Plans are afoot to transform Foley Lane into an alfresco dining and retail area.

If approved by the City Of Sydney, the laneway between Crown St and Oxford Square will get new paving, improved lighting, shops and cafes opening on to the lane from council-owned buildings between 58 and 76 Oxford St.

The street redesign, to be voted on by Council on June 21, also includes space for a supermarket and retail shops on the Oxford St side of the buildings and two floors of office space.

“This major refurbishment will transform an existing property into a new shopping hub for fresh food, boutique retail and commercial offices, and will overlook a transformed laneway where people can dine, explore and socialise,” City of Sydney CEO Monica Barone said.

“The City of Sydney is re-establishing Oxford St as a strong and vibrant retail destination and building on Oxford St’s unique eclectic character.”

There have been mixed reactions from local business people to the redevelopment.

Oxford Hotel manager Roger Z told Sydney Star Observer he would “most definitely” welcome the redevelopment of the laneway and buildings.

However, Darlinghurst and Surry Hills Business Partnership president Lawrence Gibbons said it was foolish to proceed with the redevelopment before having specific tenants in mind.

“My concern from the start has been that I would like to know who the tenants the City is proposing will take the space are going to be,” he said.

“This happened with the Burton St Tabernacle, where they spent a lot of money on a fit-out saying it was going to be a theatre and then the theatre people came in and said it was entirely inappropriate for that use.

“I also have concerns about pushing commercial activity into the residential side of Oxford St.

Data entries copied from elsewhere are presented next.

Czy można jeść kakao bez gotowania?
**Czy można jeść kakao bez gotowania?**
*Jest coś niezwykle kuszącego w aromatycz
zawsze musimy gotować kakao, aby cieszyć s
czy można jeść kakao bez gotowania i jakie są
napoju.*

A lot of the residents behind Oxford St are bombarded with noise already and it just intensifies needless conflict when it seems to me, why can’t you have alfresco dining on Oxford St?”

Aussie Boys’ Ken Holmes echoed Gibbons’ concerns and saw the wider state of Oxford St and Taylor Square as a bigger priority.

“They’ve got another block down the other end with tenants in it for about three or four hundred dollars a week because they can’t fill them up, when traders elsewhere on the street are paying $1000, $2000 ­— maybe more.

“Are they going to take more people off the strip and put them in Foley Lane because they don’t want to sit on Oxford St?”

T2 gets tenants

The College of Fine Arts (COFA) and Reverse Garbage will help turn the former T2 nightclub building on Taylor Square into a creative centre.

Senior COFA students will use the top floor, while on the ground floor Reverse Garbage will hold creative workshops and sell materials discarded by industry to artists and homemakers.
Sydney Lord Mayor Clover Moore said council advertised its call for interest in the property widely to ensure it went to users with a strong link to the community.

“This is an opportunity to reactivate part of the iconic Taylor Square building as a temporary creative community space celebrating the vibrancy and diversity of the Oxford St cultural quarter,” Moore said.

The two organisations will have free use of the building while the exterior is being renovated and will vacate the premises when restoration work begins inside.